United States here. I have a 150 amp main service panel coming into my home and after spending some time going through the house with a voltage pen/tester, I now have a perfect understanding of which outlets, switches and appliances are powered by which breakers (and yes there were a lot of discrepancies between what I found and what was written on the breaker panel labels...).
I found that several 15- and 20-amp 120VAC breakers seemed to be burdened with a disproportionate amount of the electrical load around my house. Several of these poor suckers seem to be providing branch circuits for a little too many outlets and lightswitches for my (uninformed) liking. Similarly there are several breakers/branch circuits that only provide power to a single (lone!) outlet.
I am wondering if anyone can explain to me the process of calculating whether or not a particular branch circuit (and the breaker running gatekeeper to it) is over- or under-utilized; over- or under-"powered" so to speak.
Obviously, different things that plug into the outlets may draw different amounts of watts, current, voltage, etc. If a particular branch has 100 outlets that are part of it, and nothing is plugged into + running from any of them, I'm sure the breaker won't trip and all will be well. But if you plug 100 washing machines into each of those 100 outlets and run all of them at the same time, something tells me that the breaker will trip.
So to me there is the idea of "average, reasonable" load on the circuit as well as maximal load. The average reasonable load might be the average amount of load/burden on the circuit at any given point of time. Maximum is, well, the maximum load the circuit can handle without tripping the breaker.
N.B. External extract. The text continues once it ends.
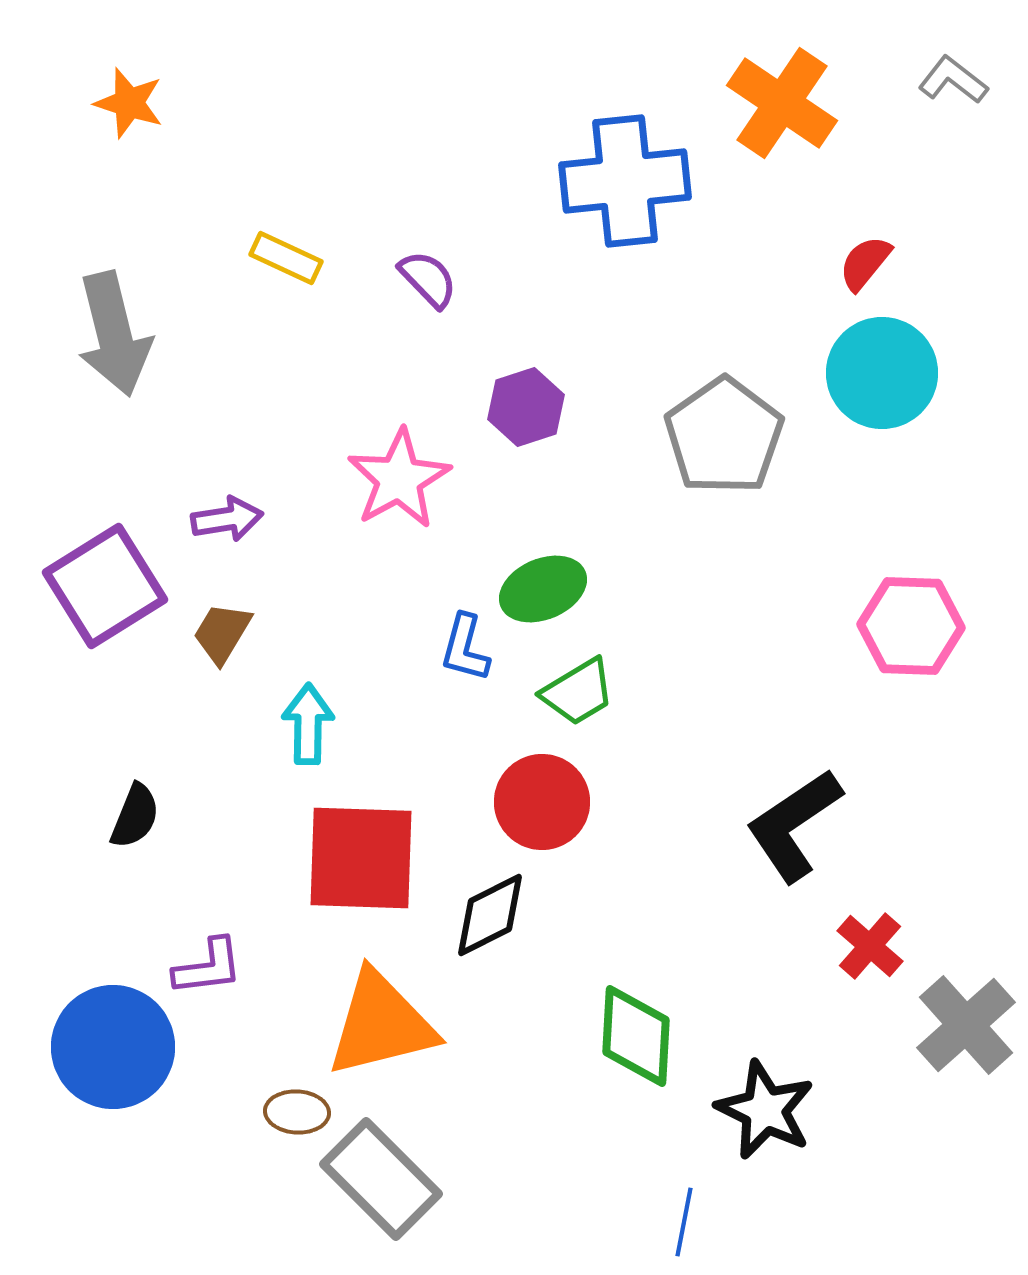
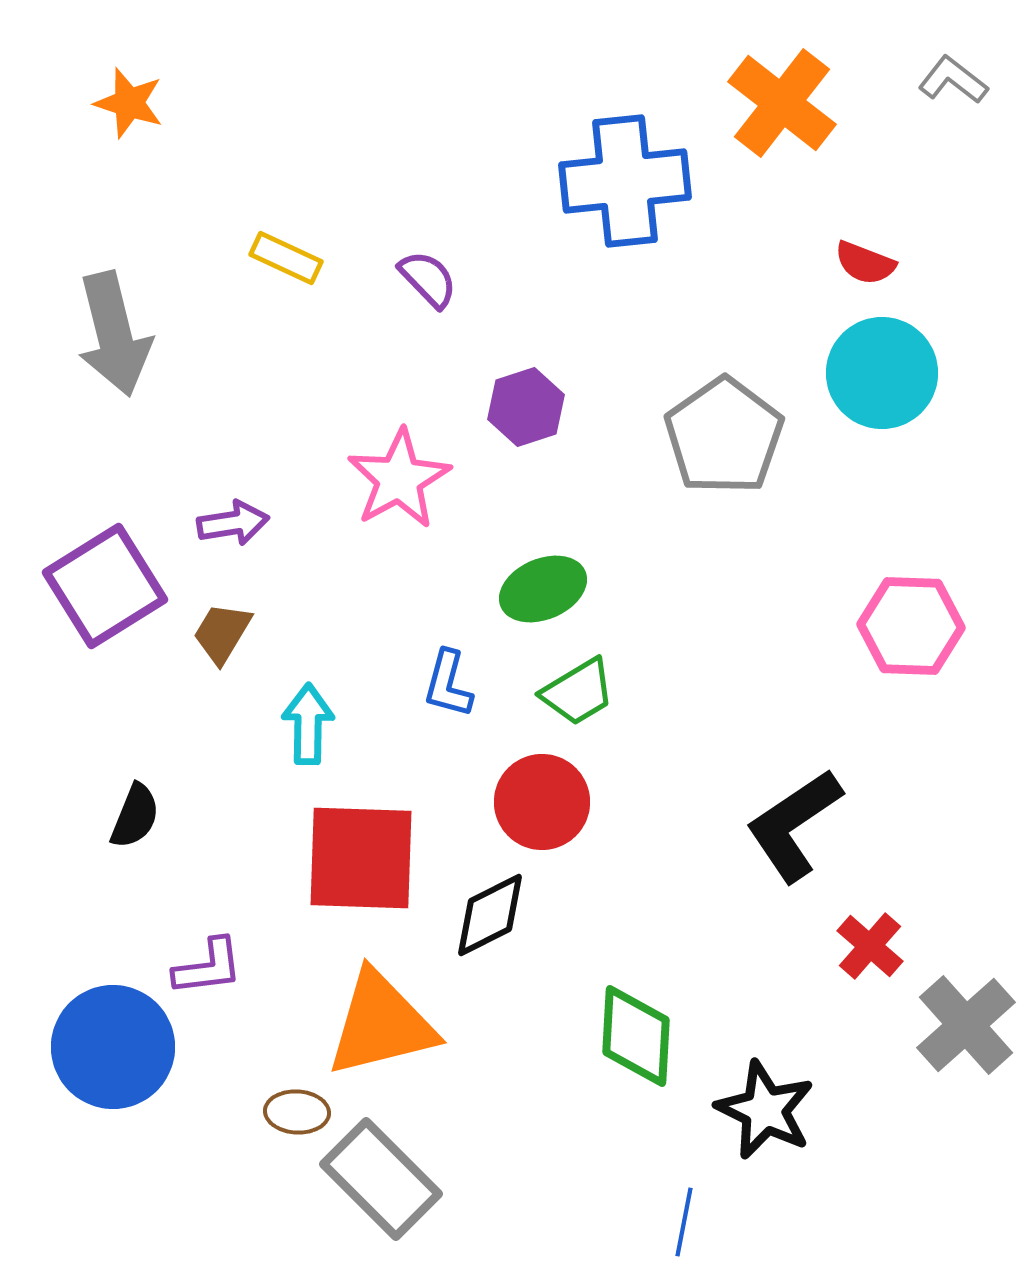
orange cross: rotated 4 degrees clockwise
red semicircle: rotated 108 degrees counterclockwise
purple arrow: moved 6 px right, 4 px down
blue L-shape: moved 17 px left, 36 px down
So I guess I'm looking to understand this: given a particular breaker (amps and voltage; say, 120VAC at 20-amps), how could I tell how many outlets, lightswitches and other loads (ventilation hoods, bathroom fans, dishwashers, etc.) that breaker/circuit can handle, so that I can "size" each of my branches correctly and determine whether they are over- or under-utilized.
Hint: we've lived in this house for 12 years and haven't had any housefires, so I'm not too concerned about the seemingly-overloaded branch circuits. This question is more about the theoretical calculation of branch circuits and what loads they can or cannot carry. Thanks in advance!